RECORDS ::

_____

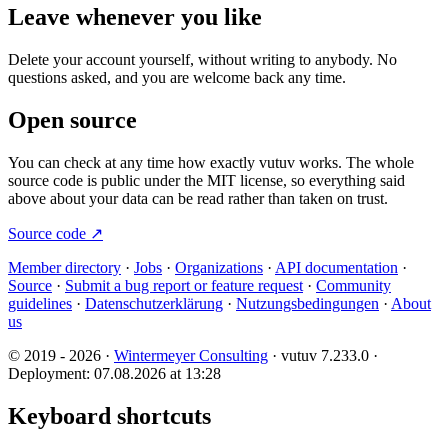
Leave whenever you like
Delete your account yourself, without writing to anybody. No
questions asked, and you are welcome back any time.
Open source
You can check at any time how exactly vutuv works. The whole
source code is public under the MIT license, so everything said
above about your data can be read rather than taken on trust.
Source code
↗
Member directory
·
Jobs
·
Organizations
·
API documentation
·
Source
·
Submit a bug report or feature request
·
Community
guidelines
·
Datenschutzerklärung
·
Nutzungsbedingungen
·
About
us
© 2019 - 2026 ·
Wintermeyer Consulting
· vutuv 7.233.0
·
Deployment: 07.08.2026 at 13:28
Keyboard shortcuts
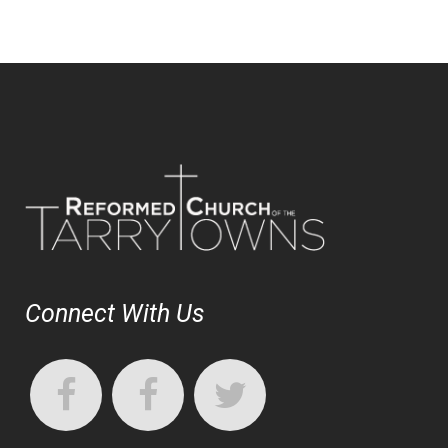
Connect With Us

_____

WHAT THE TASK REQUIRES ::
Only lines with the word "your" are wanted, so copy each one from the records.

EXERCISE RESPONSE ::
Delete your account yourself, without writing to anybody. No
above about your data can be read rather than taken on trust.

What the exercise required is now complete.